Solicitors do not point out covenants because they send YOU the paperwork and ask YOU to check you are happy. 
They may pick up on something like rights of way (this I have had with a house that had access via a private road) but the sort of covenants you get on estates and ex-council houses are down to you to assess the impact.


----------



## 113016 (Jun 5, 2008)

A couple of years ago, we were looking at a bungalow and it did have a covenant restricting m/h's and caravans from parking. Although on the estate there were at least half a dozen M/H's and caravans happily parked.
I searched Mr Google and from the results I received, most covenants can be enforced, some by local Councils and some by a neighbour, and even some from anybody living on the estate, even far away! A person can fight any action, but if you loose, you would most probably be responsible for both parties costs!
In the end, we did not buy the bungalow, as I just did not want to take the chance. We have sometimes asked owners of neighbouring properties, but houses can change hands and any new owner can object!
This is only my opinion, and a person must check out for themselves!


----------



## dghr272 (Jun 14, 2012)

It could be worse, the land for one of the biggest social housing estates was sold in the 1950s to the local housing authority in NI, the sale included a covenant that no public house was allowed to be built on the land. 

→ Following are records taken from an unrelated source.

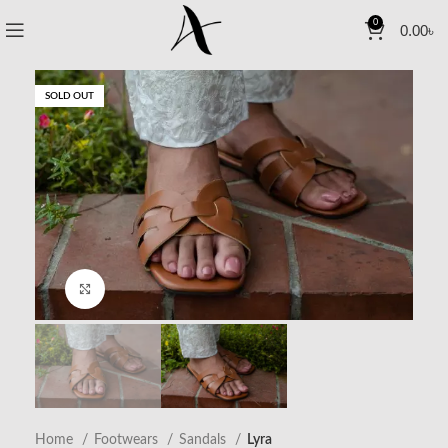
0
0.00
৳
SOLD OUT
Click to enlarge
Home
Footwears
Sandals
Lyra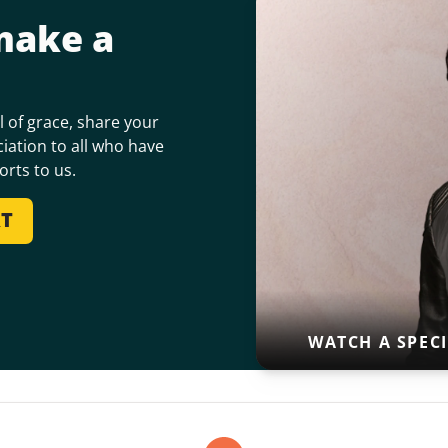
make a
 of grace, share your
iation to all who have
orts to us.
RT
WATCH A SPEC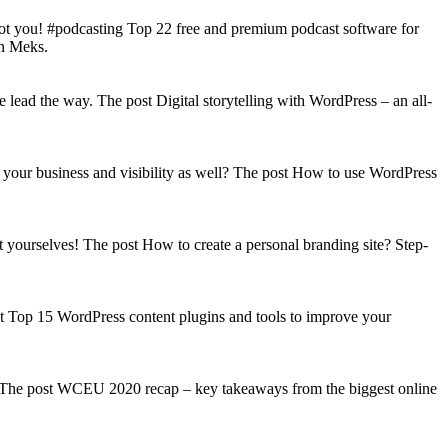
got you! #podcasting Top 22 free and premium podcast software for
on Meks.
lead the way. The post Digital storytelling with WordPress – an all-
your business and visibility as well? The post How to use WordPress
t yourselves! The post How to create a personal branding site? Step-
st Top 15 WordPress content plugins and tools to improve your
s! The post WCEU 2020 recap – key takeaways from the biggest online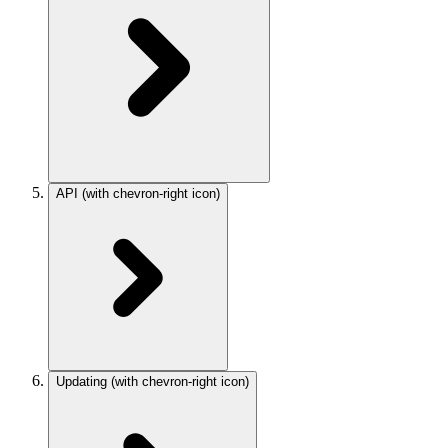
API
(with chevron-right icon)
Updating
(with chevron-right icon)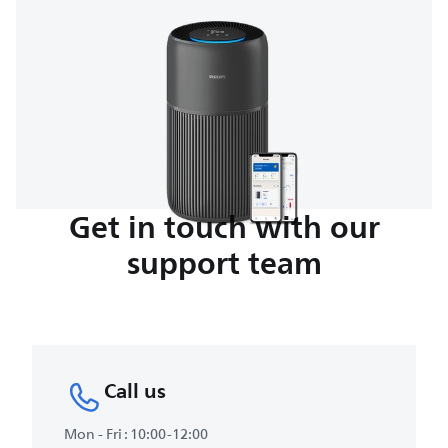
Get in touch with our
support team
Call us
Mon - Fri : 10:00-12:00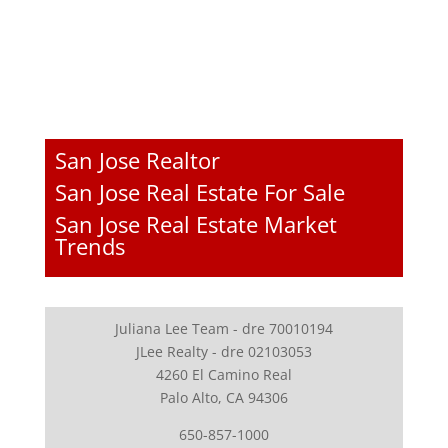
San Jose Realtor
San Jose Real Estate For Sale
San Jose Real Estate Market
Trends
Juliana Lee Team - dre 70010194
JLee Realty - dre 02103053
4260 El Camino Real
Palo Alto, CA 94306
650-857-1000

The good news being it didn't specifically mention social clubs, several of which subsequently opened and have a large membership, and to this day no pubs exist there.

Terry


----------



## erneboy (Feb 8, 2007)

dghr272 said:


> It could be worse, the land for one of the biggest social housing estates was sold in the 1950s to the local housing authority in NI, the sale included a covenant that no public house was allowed to be built on the land.
> 
> The good news being it didn't specifically mention social clubs, several of which subsequently opened and have a large membership, and to this day no pubs exist there.
> 
> Terry


I'm guessing Greenisland Terry?


----------



## dghr272 (Jun 14, 2012)

Near, but it is Rathcoole.

Terry


----------



## Blizzard (Sep 21, 2009)

Thanks for all of your responses folks and after digging a bit deeper, it looks as if this covenant originated in 1910 when the local landowner started selling parts of his land off to the Local Authority.
It first appeared in the title deeds when the house was built in 1991 and again, earlier this month when the deeds were transferred in to my name.

I was shown an awful amount of legal documentation prior to exchanging contracts, but have no recollection of seeing any of the restrictive covenants contained within the title deed. My solicitor brought several issues to my attention, all of which I was happy with, or had resolved to my satisfaction. 

The restriction would not have stopped me from buying the house, but something that affects my Labrador would have stuck in my mind, had I seen it. That said, the sale of our marital home hitting problems, problems and delays with Grant Of Probate on the house I eventually bought and the pending divorce have resulted in my head being a bit of a shed at times, so I'm not totally laying the blame at my solicitor's door.

To set the record straight I have emailed him asking for confirmation of if/when the restrictions were brought to my attention.

Ken.


----------



## Penquin (Oct 15, 2007)

Thanks for the update - as you said, the key thing is to find out the implications and how likely they are to be enforced.

Life is always a risk and finding out if the covenant has ever been challenged may well show that the risks are so small as to be insignificant.

Insurance may well be the best way forward "just in case", my daughter had one on a house in the area of the local Parish Church who apparently have a dated covenant that they could claim the costs of rebuilding the church from the residents, in that case it cost £30 for the life of her ownership.... so hardly a prohibitive sum and that would have covered any costs involved in any attempt to claim by the Church as well as the costs of ny final settlement for rebuilding.

Check as much as you can and then try to insure against "unseen" problems.

Dave


----------



## aldra (Jul 2, 2009)

Where oh where 

We've just returned after 4 days

He's gone crazy, didnt realise he had that much energy 

But if we couldn't take him, much as he is a pain

I'd never leave him

Sandra


----------



## Carl_n_Flo (May 10, 2005)

Penquin said:


> .......
> 
> Insurance may well be the best way forward "just in case", my daughter had one on a house in the area of the local Parish Church who apparently have a dated covenant that they could claim the costs of rebuilding the church from the residents, in that case it cost £30 for the life of her ownership.... so hardly a prohibitive sum and that would have covered any costs involved in any attempt to claim by the Church as well as the costs of ny final settlement for rebuilding.
> 
> ...


Known as the 'Chancel Repair Liability'.........

https://en.wikipedia.org/wiki/Chancel_repair_liability

It is something that we (as developers) always check for when buying land anywhere near a church - even up to a mile away!!! Even if the Church themselves don't enforce it, the solicitors of our buyers will always question whether we have insurance to cover it before advising their clients.


----------



## Blizzard (Sep 21, 2009)

Update.

My Solicitor has confirmed that he was aware of the restrictive covenant, but did not bring it to my attention as it is no longer relevant. The legality of the covenant is that in 1910 when it was put in place, it was done so by an individual, who, being sole beneficiary of the covenant and was elderly at the time, cannot now be alive to benefit. It may have been a different matter had the covenant been put in place by a company that still exists.

Any legal action to attempt to enforce the covenant would fail on two fronts, the first being that there is no beneficiary and any such action would have to be on his behalf, the second being that the covenant is obsolete due to changes in the character of the land and would prevent reasonable use of the land. In 1910 this entire area was sparsely populated, with only a few farms, however it is now primarily a residential area.

Without going too deep in to the matter, or spending money, it is closure enough for me !

Ken.


----------